Recorded data

• • • •

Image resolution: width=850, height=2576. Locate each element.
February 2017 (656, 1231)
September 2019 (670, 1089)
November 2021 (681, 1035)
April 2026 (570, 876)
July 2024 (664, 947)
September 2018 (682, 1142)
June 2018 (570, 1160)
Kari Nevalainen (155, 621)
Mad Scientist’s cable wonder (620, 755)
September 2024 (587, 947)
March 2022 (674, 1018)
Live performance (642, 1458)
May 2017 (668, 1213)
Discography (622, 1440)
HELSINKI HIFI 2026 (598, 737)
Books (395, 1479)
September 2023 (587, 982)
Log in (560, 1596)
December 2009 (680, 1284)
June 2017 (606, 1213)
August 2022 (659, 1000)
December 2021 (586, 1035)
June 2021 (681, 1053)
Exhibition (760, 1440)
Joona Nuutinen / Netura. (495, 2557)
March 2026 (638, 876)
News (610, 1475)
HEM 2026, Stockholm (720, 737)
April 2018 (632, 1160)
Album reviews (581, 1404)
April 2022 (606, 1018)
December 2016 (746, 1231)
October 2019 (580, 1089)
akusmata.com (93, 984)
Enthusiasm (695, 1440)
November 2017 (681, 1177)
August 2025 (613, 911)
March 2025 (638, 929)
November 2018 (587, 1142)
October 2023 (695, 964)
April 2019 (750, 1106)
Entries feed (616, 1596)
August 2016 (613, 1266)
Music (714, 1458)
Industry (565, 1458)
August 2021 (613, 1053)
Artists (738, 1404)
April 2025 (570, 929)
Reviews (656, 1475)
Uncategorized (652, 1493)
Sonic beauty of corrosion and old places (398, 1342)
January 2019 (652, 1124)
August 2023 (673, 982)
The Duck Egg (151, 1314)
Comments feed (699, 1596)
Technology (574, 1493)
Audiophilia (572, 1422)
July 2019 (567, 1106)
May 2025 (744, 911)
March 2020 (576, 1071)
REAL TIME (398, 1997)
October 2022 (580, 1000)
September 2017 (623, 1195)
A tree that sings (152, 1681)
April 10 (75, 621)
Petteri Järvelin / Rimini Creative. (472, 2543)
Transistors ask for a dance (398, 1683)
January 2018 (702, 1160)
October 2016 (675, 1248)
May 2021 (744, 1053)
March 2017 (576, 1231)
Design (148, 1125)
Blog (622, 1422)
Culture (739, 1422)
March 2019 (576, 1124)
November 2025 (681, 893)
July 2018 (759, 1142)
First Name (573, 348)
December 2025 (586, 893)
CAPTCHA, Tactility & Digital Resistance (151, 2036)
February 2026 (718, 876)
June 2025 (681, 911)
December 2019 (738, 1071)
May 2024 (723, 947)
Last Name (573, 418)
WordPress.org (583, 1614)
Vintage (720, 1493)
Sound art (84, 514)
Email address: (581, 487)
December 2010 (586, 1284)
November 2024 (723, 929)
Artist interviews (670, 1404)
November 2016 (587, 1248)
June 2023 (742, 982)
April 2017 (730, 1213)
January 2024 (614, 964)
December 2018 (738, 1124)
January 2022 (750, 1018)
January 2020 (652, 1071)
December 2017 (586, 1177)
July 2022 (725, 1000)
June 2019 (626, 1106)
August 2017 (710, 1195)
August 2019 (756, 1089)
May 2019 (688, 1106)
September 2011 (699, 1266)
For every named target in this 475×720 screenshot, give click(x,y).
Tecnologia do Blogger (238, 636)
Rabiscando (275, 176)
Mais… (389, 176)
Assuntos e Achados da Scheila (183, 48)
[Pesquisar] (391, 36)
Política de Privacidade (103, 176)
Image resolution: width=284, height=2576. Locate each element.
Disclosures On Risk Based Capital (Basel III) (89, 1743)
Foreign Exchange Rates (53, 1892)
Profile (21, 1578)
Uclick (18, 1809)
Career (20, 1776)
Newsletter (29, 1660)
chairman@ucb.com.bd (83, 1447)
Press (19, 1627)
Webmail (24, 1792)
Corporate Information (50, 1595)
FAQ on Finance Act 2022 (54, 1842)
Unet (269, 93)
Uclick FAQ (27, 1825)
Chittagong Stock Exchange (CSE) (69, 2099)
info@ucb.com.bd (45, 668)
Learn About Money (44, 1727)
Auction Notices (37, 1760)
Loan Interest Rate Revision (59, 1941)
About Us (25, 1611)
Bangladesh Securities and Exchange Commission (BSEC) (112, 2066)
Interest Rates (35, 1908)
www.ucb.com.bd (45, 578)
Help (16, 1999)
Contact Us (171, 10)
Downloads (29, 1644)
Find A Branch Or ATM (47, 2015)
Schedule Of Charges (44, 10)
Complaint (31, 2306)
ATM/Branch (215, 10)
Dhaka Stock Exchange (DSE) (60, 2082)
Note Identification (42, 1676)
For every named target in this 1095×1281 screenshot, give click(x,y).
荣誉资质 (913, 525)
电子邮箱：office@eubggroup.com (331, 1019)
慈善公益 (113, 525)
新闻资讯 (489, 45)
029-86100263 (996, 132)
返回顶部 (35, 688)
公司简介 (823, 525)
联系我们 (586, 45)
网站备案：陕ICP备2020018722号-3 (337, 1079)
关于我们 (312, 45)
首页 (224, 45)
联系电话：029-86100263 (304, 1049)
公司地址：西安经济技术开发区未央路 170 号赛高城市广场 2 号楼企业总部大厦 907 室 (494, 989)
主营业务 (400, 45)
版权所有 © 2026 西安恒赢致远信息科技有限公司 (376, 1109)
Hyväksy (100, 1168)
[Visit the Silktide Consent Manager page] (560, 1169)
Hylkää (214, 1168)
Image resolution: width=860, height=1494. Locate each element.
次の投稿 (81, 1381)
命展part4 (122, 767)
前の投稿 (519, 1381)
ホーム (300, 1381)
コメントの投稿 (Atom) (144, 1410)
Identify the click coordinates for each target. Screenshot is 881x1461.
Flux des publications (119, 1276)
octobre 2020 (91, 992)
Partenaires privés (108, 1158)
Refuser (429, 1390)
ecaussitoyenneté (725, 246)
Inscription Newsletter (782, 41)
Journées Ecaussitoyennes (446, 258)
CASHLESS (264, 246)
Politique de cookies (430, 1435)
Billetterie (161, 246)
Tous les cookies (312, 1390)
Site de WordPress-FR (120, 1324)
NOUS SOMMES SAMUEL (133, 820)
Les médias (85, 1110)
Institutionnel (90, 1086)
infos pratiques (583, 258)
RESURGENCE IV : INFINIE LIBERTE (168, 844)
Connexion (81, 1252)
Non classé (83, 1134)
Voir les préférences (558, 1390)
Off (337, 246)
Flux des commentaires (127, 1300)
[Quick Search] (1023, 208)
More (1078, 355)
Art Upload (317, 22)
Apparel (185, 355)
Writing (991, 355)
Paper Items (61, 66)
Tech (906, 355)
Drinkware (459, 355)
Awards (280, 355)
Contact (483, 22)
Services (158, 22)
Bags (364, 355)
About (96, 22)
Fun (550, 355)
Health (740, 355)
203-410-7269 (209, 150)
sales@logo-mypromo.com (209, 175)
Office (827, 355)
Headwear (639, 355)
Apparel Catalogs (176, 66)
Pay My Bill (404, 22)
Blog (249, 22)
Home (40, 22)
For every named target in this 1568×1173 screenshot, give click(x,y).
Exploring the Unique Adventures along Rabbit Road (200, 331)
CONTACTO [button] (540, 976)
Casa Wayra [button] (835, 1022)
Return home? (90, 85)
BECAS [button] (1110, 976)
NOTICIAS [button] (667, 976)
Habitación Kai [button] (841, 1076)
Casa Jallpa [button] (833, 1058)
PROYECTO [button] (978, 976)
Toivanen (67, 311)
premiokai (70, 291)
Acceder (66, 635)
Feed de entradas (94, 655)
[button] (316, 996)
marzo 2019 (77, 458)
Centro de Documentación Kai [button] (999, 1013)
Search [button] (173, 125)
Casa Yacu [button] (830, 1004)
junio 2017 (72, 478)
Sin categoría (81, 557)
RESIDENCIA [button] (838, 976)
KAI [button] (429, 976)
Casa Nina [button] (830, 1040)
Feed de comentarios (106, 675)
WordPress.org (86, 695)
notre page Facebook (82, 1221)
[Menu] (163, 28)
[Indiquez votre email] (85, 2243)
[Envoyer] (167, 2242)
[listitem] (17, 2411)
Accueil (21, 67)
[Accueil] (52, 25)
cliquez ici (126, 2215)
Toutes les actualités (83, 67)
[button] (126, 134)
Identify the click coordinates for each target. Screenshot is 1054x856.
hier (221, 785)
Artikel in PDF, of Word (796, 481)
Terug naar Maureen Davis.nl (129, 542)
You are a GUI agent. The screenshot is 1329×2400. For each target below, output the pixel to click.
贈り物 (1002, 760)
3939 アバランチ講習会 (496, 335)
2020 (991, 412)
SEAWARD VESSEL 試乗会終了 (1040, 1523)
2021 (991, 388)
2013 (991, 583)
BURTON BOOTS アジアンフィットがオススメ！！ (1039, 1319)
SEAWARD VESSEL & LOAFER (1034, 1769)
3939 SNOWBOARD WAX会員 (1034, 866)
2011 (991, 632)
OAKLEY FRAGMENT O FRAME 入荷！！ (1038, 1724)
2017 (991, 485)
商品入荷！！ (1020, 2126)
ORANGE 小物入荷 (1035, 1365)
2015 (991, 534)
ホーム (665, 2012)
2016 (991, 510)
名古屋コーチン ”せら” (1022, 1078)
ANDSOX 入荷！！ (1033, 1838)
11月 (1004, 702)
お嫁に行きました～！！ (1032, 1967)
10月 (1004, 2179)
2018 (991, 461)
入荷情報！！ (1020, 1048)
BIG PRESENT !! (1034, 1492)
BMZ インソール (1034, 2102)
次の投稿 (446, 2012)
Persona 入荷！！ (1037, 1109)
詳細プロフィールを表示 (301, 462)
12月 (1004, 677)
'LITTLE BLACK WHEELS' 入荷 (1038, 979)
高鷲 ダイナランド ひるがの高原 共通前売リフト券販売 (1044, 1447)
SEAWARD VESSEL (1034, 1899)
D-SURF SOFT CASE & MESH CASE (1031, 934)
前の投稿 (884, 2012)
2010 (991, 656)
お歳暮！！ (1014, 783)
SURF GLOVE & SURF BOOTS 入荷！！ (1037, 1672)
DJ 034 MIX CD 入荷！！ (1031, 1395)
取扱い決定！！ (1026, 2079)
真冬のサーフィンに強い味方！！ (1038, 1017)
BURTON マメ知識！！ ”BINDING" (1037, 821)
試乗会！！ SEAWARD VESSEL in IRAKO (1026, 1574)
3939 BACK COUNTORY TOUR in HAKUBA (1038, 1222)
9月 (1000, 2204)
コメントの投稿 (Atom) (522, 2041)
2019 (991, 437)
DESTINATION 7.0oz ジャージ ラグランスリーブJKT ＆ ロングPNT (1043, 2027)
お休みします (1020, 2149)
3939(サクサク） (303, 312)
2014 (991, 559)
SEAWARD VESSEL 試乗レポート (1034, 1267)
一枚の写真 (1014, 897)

• • • •

> **What you need to do**
Set down again, word for word, the stretch of records from the line with "返回顶部 (35, 688)" to the line with "octobre 2020 (91, 992)", both of those lines included.

> **Solution to this exercise**
返回顶部 (35, 688)
公司简介 (823, 525)
联系我们 (586, 45)
网站备案：陕ICP备2020018722号-3 (337, 1079)
关于我们 (312, 45)
首页 (224, 45)
联系电话：029-86100263 (304, 1049)
公司地址：西安经济技术开发区未央路 170 号赛高城市广场 2 号楼企业总部大厦 907 室 (494, 989)
主营业务 (400, 45)
版权所有 © 2026 西安恒赢致远信息科技有限公司 (376, 1109)
Hyväksy (100, 1168)
[Visit the Silktide Consent Manager page] (560, 1169)
Hylkää (214, 1168)
Image resolution: width=860, height=1494. Locate each element.
次の投稿 (81, 1381)
命展part4 (122, 767)
前の投稿 (519, 1381)
ホーム (300, 1381)
コメントの投稿 (Atom) (144, 1410)
Identify the click coordinates for each target. Screenshot is 881x1461.
Flux des publications (119, 1276)
octobre 2020 (91, 992)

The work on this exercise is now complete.